# Kai and I Show Jumping Photos!



## StormyBlues (Dec 31, 2008)

Im envious of your perfect position!


----------



## MIEventer (Feb 15, 2009)

Congratulations! You look fabulous!


----------



## RoosterDo (Feb 11, 2009)

O always love you seeing your pics you both make it look sooooo easy. Great job


----------



## Kate354 (Mar 14, 2009)

He looks like such a nice jumper, you two are so cute together


----------



## Iluvjunior (Feb 15, 2009)

you looked amazing i can believe your car can pull that trailer and you have the same helmet as me


----------



## Pinto Pony (Jul 28, 2008)

Iluvjunior said:


> you looked amazing i can believe your car can pull that trailer and you have the same helmet as me



The car is a Ford Falcon V8 ute with a heavy duty chassis, it is made to tow... my parents car. 
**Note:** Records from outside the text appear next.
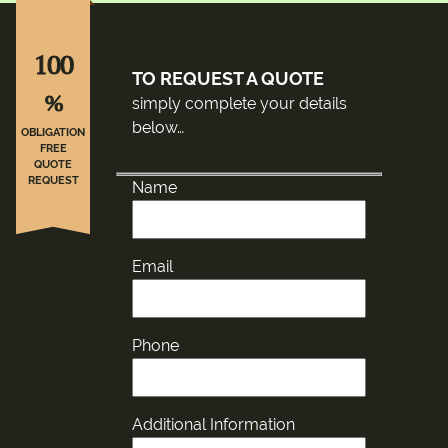
100
TO REQUEST A QUOTE
%
simply complete your details
below…
OBLIGATION
FREE
QUOTE
REQUEST
Name
Email
Phone
Additional Information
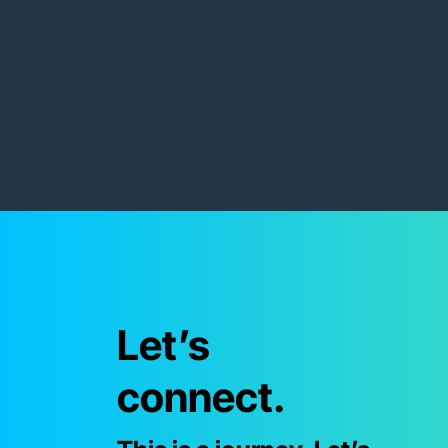
Let’s
connect.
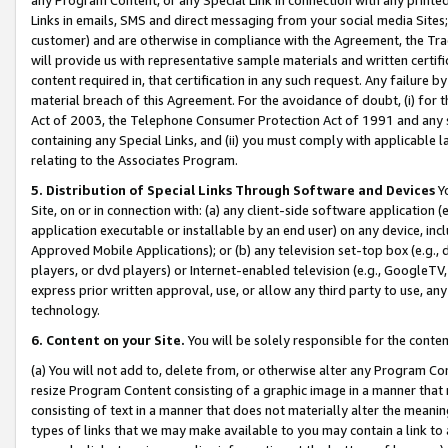
Links in emails, SMS and direct messaging from your social media Sites; 
customer) and are otherwise in compliance with the Agreement, the Tr
will provide us with representative sample materials and written certif
content required in, that certification in any such request. Any failure b
material breach of this Agreement. For the avoidance of doubt, (i) for
Act of 2003, the Telephone Consumer Protection Act of 1991 and any si
containing any Special Links, and (ii) you must comply with applicable
relating to the Associates Program.
5. Distribution of Special Links Through Software and Devices
Yo
Site, on or in connection with: (a) any client-side software application 
application executable or installable by an end user) on any device, in
Approved Mobile Applications); or (b) any television set-top box (e.g., 
players, or dvd players) or Internet-enabled television (e.g., GoogleTV, 
express prior written approval, use, or allow any third party to use, 
technology.
6. Content on your Site.
You will be solely responsible for the conten
(a) You will not add to, delete from, or otherwise alter any Program Co
resize Program Content consisting of a graphic image in a manner that
consisting of text in a manner that does not materially alter the meanin
types of links that we may make available to you may contain a link to 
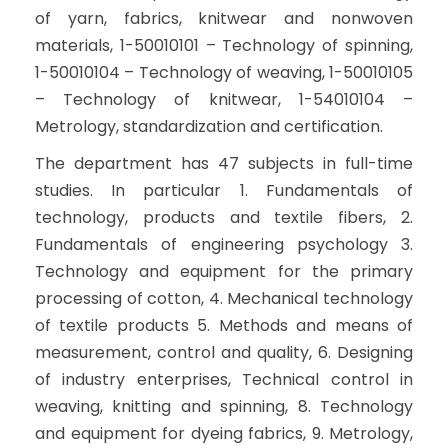
of yarn, fabrics, knitwear and nonwoven
materials, 1-50010101 – Technology of spinning,
1-50010104 – Technology of weaving, 1-50010105
– Technology of knitwear, 1-54010104 –
Metrology, standardization and certification.
The department has 47 subjects in full-time
studies. In particular 1. Fundamentals of
technology, products and textile fibers, 2.
Fundamentals of engineering psychology 3.
Technology and equipment for the primary
processing of cotton, 4. Mechanical technology
of textile products 5. Methods and means of
measurement, control and quality, 6. Designing
of industry enterprises, Technical control in
weaving, knitting and spinning, 8. Technology
and equipment for dyeing fabrics, 9. Metrology,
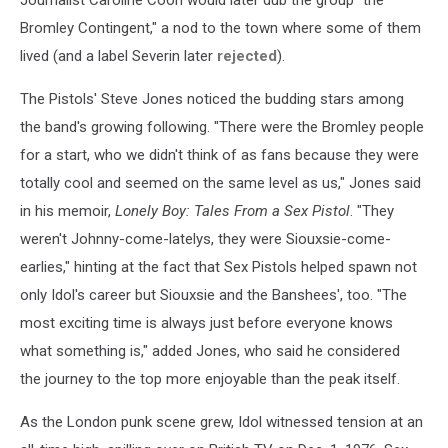
Bromley Contingent," a nod to the town where some of them
lived (and a label Severin later
rejected
).
The Pistols' Steve Jones noticed the budding stars among
the band's growing following. "There were the Bromley people
for a start, who we didn't think of as fans because they were
totally cool and seemed on the same level as us," Jones said
in his memoir,
Lonely Boy: Tales From a Sex Pistol
. "They
weren't Johnny-come-latelys, they were Siouxsie-come-
earlies," hinting at the fact that Sex Pistols helped spawn not
only Idol's career but Siouxsie and the Banshees', too. "The
most exciting time is always just before everyone knows
what something is," added Jones, who said he considered
the journey to the top more enjoyable than the peak itself.
As the London punk scene grew, Idol witnessed tension at an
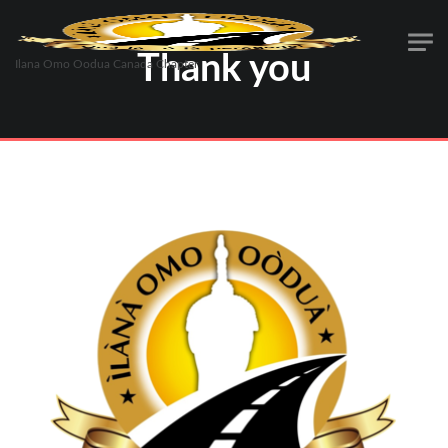
Thank you
Ilana Omo Oodua Canada Chapter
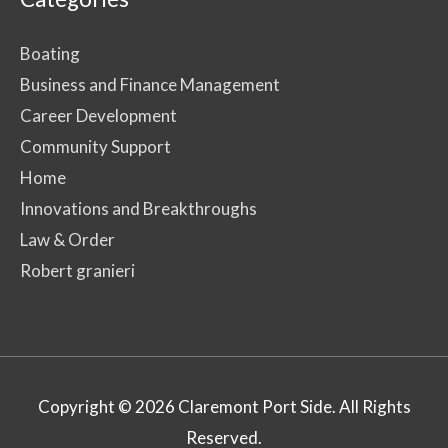
Boating
Business and Finance Management
Career Development
Community Support
Home
Innovations and Breakthroughs
Law & Order
Robert granieri
Copyright © 2026
Claremont Port Side
. All Rights
Reserved.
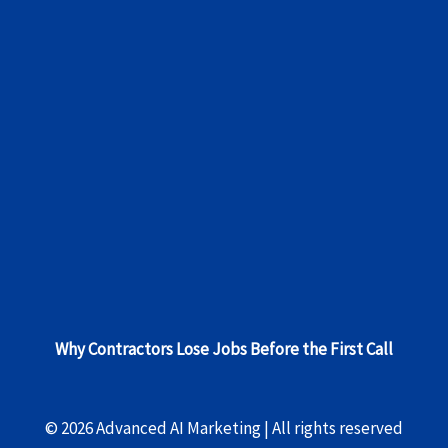
Why Contractors Lose Jobs Before the First Call
© 2026 Advanced AI Marketing | All rights reserved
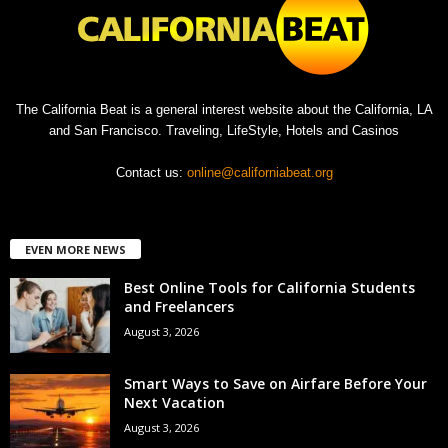
The California Beat is a general interest website about the California, LA
and San Francisco. Traveling, LifeStyle, Hotels and Casinos
Contact us:
online@californiabeat.org
EVEN MORE NEWS
Best Online Tools for California Students
and Freelancers
August 3, 2026
Smart Ways to Save on Airfare Before Your
Next Vacation
August 3, 2026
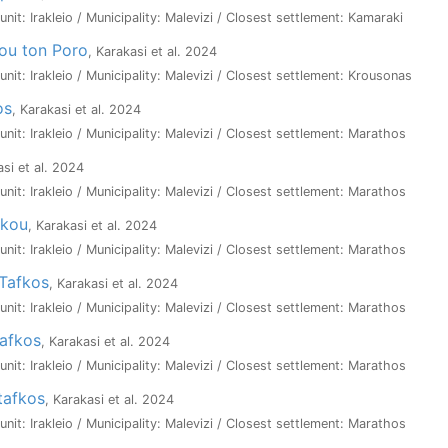
 unit: Irakleio / Municipality: Malevizi / Closest settlement: Kamaraki
ou ton Poro
, Karakasi et al. 2024
 unit: Irakleio / Municipality: Malevizi / Closest settlement: Krousonas
os
, Karakasi et al. 2024
 unit: Irakleio / Municipality: Malevizi / Closest settlement: Marathos
asi et al. 2024
 unit: Irakleio / Municipality: Malevizi / Closest settlement: Marathos
akou
, Karakasi et al. 2024
 unit: Irakleio / Municipality: Malevizi / Closest settlement: Marathos
Tafkos
, Karakasi et al. 2024
 unit: Irakleio / Municipality: Malevizi / Closest settlement: Marathos
Tafkos
, Karakasi et al. 2024
 unit: Irakleio / Municipality: Malevizi / Closest settlement: Marathos
tafkos
, Karakasi et al. 2024
 unit: Irakleio / Municipality: Malevizi / Closest settlement: Marathos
I love my IRH helmet, so comfy and is really wearing well, I ride just about every day, sometimes twice a day in it, sun and rain, on the trails. Love it!


----------



## Dartanion (Dec 8, 2008)

awesome pictures and what a cutie!! I lov eyour pony! I need to move over by you so I can get some cool prizes! lol


----------



## wordstoasong (Jul 8, 2008)

StormyBlues said:


> Im envious of your perfect position!


Ditto on that!


----------